The synagogue ruins date back to the times of the Mishnah, approximately 1,800 years ago. It is believed that Bar’am was once a thriving and affluent Jewish community with the resources to support two separate synagogues. Nothing is left of the second, smaller synagogue, although its lintel, the decorative beam from above the entrance, is on display at the Louvre in Paris.

The restored remains of the community’s primary synagogue are most impressive. Made of local Basalt stone, you’ll be able to clearly see three separate entrances in the front of the synagogue. Note the entrance in the middle with an elaborate arched door. To either side are two other, more conventional square entrances. Step inside the open-air structure and try to locate the inscription of the name of the synagogue’s original builder. Three columns outside the main entrances are still standing and there are additional columns inside the roofless synagogue that suggest where walls once stood.
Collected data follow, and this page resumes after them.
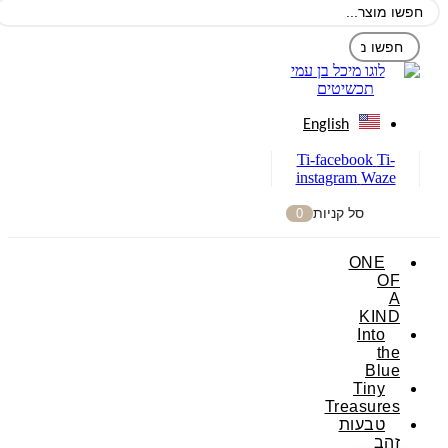
English
Ti-facebook
Ti-
instagram
Waze
סל קניות
0
ONE
OF
A
KIND
Into
the
Blue
Tiny
Treasures
טבעות
זהב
There is an entrance fee to explore Bar’am National Park. The park is wheelchair accessibleand is open during regular daytime hours. Don’t miss the nearby Bar’am oak forest reserve which features Kermes oak trees, native to the Mediterranean region. In the oak forest are signs for the graves of Queen Esther and Mordechai, figures best known from the Biblical Book of Esther. Most scholars believe that the real Tomb of Esther and Mordechai is actually located in Iran.

Bar’am means Son of the People and was an ancient Jewish community. In more recent history, it was a mixed village of Christians and Muslims. The modern Kibbutz Bar’am was founded in 1949, just after the establishment of the State of Israel, in order to guard the nearby border with Lebanon. Though kibbutz members work in other industries, the main source of income in Kibbutz Bar’am is fruit orchards and the associated packing plant. Paintings and Jewish ritual items are on display at the kibbutz’s modest Bar David Museum.